Find tips and tricks to make your garden or allotment flourish on our Gardening forum.

Alternatives to grass up a sloped front garden?

9 replies

MerylSqueak · 26/05/2024 10:16

I'd love your ideas please.

It's quite a steep slope - maybe 30 degrees? We don't have money for landscaping.

I have tried to get wildflowers started but the soil is too rich for them and grass just takes over. It's very high and very grassy. It has lots of salad Burnet, ragged Robin and campion wjich are lovely. I tried I introducing poppies, oxeye daisies and cornflowers but they've just been eaten, I think by rabbits (we live opposite a village green)

DH is adamant he doesn't want a grass lawn. I'm not happy with how it looks. I don't know what to do. I've thought about planting it up with garden plants but I'm worried it looking terrible in winter. I'm also worried about the soil working it's way down.

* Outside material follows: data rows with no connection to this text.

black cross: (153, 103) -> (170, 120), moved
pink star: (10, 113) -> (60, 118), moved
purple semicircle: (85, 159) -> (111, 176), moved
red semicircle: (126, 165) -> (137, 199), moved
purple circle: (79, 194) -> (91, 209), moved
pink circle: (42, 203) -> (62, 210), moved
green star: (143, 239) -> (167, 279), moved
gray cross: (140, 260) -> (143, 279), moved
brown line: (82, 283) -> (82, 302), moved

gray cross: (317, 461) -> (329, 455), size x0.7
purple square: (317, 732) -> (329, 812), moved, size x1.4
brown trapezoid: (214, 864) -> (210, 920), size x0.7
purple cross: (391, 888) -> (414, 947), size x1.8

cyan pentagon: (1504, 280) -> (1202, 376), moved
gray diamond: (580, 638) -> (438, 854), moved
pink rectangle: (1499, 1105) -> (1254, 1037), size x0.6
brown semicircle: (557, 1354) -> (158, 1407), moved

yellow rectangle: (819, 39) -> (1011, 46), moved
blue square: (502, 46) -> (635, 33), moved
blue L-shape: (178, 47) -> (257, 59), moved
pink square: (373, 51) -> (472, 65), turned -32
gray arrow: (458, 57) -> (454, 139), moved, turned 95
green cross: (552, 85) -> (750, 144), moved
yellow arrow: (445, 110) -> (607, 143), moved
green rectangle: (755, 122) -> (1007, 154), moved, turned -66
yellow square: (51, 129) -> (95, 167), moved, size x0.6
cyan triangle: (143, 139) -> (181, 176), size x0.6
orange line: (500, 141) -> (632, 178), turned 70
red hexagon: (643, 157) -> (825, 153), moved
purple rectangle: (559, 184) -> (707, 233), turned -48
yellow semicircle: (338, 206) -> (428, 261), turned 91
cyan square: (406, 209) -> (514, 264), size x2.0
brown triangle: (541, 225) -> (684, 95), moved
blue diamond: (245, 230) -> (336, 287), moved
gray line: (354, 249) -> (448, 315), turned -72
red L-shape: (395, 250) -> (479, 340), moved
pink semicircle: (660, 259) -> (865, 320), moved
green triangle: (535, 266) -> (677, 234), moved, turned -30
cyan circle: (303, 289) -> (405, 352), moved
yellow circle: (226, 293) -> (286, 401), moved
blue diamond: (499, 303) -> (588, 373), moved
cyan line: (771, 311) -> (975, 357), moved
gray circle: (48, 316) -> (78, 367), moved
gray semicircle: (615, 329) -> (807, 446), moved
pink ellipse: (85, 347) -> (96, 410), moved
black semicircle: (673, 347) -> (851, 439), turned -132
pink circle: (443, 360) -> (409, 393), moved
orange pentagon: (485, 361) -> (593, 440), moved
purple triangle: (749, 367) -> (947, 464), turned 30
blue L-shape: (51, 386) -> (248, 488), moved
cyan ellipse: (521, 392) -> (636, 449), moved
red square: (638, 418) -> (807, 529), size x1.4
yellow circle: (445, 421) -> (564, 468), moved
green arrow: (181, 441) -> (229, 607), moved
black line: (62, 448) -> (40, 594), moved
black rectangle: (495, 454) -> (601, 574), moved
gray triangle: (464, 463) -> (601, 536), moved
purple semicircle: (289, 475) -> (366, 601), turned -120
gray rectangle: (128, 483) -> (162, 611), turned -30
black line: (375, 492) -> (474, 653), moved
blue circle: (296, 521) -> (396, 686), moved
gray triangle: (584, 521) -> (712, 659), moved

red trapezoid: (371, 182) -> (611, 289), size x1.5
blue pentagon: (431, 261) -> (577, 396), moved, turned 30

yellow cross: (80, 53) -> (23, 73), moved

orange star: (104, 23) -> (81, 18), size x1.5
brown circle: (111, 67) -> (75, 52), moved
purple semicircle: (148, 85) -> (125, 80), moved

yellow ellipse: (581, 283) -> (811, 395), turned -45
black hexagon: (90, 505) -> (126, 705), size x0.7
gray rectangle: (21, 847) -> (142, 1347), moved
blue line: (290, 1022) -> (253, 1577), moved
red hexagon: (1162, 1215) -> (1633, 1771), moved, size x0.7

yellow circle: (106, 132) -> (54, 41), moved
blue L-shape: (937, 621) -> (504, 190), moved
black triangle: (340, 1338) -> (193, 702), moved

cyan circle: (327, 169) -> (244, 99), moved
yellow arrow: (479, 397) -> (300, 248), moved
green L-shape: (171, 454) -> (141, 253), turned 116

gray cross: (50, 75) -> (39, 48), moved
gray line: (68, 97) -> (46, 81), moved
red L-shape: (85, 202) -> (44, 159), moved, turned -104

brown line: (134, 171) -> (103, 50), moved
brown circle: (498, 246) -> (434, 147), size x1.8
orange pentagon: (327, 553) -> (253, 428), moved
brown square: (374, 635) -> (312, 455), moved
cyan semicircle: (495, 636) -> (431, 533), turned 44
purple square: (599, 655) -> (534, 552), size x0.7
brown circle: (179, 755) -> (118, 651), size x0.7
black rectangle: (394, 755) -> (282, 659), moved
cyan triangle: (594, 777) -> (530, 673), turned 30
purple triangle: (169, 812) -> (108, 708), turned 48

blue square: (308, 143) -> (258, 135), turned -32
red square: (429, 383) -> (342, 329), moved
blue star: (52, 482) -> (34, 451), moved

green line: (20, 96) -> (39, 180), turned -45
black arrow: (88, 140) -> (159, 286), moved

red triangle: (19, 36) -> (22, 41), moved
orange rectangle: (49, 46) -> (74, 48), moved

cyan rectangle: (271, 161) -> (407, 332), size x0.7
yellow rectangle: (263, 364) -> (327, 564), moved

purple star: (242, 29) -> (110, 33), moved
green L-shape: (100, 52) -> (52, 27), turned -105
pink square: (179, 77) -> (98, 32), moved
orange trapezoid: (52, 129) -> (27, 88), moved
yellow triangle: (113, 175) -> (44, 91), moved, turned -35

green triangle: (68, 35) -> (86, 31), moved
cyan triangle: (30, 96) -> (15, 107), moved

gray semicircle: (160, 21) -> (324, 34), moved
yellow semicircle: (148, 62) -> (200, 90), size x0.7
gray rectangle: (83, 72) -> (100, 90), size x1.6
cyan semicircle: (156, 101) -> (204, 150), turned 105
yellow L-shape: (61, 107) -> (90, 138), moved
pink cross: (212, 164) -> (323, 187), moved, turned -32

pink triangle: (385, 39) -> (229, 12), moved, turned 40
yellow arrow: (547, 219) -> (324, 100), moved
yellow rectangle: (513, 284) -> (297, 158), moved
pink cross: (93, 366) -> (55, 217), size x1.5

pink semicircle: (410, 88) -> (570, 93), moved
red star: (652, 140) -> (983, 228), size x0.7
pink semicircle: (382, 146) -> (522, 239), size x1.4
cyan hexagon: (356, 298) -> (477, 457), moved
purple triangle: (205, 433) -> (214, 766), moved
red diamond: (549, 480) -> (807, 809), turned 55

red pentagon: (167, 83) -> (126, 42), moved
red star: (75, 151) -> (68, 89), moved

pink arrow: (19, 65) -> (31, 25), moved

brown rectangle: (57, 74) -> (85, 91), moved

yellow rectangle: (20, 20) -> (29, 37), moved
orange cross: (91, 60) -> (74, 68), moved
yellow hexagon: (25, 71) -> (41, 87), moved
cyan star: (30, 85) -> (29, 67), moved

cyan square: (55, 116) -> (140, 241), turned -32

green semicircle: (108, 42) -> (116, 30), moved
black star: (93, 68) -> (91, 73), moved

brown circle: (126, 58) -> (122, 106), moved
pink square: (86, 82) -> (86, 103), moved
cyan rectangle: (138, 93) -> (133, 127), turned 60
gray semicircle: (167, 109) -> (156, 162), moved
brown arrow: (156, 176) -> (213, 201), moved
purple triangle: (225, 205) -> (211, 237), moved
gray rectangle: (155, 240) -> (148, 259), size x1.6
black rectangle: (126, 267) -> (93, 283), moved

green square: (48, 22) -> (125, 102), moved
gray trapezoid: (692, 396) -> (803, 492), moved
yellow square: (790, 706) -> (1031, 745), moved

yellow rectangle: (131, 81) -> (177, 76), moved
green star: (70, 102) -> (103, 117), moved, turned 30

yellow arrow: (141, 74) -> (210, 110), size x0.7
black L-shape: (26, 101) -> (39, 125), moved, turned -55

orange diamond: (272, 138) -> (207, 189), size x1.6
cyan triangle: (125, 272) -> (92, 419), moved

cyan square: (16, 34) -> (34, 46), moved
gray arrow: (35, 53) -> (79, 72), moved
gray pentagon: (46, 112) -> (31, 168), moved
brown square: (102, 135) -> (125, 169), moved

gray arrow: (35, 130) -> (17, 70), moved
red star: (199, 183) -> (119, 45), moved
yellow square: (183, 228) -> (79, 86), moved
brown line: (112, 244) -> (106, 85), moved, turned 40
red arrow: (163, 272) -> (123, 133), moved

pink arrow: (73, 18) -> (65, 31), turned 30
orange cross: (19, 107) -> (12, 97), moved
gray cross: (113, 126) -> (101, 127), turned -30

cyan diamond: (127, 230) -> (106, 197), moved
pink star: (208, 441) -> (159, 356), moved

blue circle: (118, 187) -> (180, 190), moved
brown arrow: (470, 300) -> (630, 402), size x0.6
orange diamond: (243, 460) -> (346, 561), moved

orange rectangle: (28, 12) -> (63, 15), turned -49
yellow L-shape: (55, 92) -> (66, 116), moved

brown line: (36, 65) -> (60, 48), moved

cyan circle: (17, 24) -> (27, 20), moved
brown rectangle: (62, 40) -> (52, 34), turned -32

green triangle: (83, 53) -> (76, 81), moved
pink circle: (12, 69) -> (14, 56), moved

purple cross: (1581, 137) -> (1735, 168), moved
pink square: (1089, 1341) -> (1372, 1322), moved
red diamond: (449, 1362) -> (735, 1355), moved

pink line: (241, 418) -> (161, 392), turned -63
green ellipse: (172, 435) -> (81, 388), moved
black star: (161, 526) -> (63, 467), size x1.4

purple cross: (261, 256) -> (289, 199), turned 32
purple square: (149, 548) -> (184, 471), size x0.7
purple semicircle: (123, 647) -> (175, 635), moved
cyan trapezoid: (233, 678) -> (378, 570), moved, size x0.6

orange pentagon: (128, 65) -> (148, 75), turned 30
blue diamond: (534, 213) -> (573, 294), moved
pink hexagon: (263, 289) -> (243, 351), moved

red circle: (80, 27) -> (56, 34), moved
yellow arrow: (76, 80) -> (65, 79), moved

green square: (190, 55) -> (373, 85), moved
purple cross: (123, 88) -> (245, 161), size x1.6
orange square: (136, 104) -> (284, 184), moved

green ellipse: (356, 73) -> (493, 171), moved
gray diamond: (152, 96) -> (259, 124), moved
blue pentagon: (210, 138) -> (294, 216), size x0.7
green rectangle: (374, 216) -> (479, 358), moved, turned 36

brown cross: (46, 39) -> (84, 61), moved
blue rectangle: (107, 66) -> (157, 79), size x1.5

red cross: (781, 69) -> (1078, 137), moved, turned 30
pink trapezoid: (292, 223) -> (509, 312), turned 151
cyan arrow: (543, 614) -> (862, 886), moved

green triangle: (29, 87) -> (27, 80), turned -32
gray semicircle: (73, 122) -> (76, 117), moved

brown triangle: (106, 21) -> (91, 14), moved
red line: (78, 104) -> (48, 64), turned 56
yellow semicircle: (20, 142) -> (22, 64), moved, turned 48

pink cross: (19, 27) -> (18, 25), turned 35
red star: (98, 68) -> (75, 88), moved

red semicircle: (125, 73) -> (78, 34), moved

I think it might get easiest to go back to just grass, although I don't want to.

What would you do?

OP posts:
ChronicallyOversharing · 26/05/2024 10:25

I’d go for something like this, a mixture of shrubs & flowering plants, but maybe if you post a picture of the slop & amount of space you have someone could come up with a solid plan for you.

Alternatives to grass up a sloped front garden?
Dottiethekangaroo · 26/05/2024 11:00

I would do a mixture of heathers, ferns, small conifers, yew. And say cypress trees. Look at things that grow on the side of Scottish mountains. You will need things that have a compact, dense root system. Euonymus are cheap and evergreen. Easy to keep clipped.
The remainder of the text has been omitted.